▸ WHAT THIS TASK INVOLVES
Every entry should come back exactly as written, minus the pictures.

** Opening EXCERPTED DATA block **

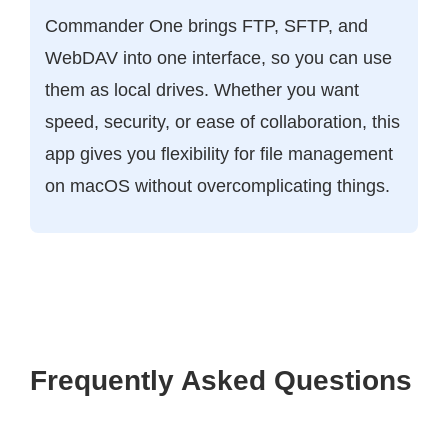
Commander One brings FTP, SFTP, and
WebDAV into one interface, so you can use
them as local drives. Whether you want
speed, security, or ease of collaboration, this
app gives you flexibility for file management
on macOS without overcomplicating things.
Frequently Asked Questions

** Closing EXCERPTED DATA block **

▸ ANSWER FOR THIS EXERCISE
Commander One brings FTP, SFTP, and
WebDAV into one interface, so you can use
them as local drives. Whether you want
speed, security, or ease of collaboration, this
app gives you flexibility for file management
on macOS without overcomplicating things.
Frequently Asked Questions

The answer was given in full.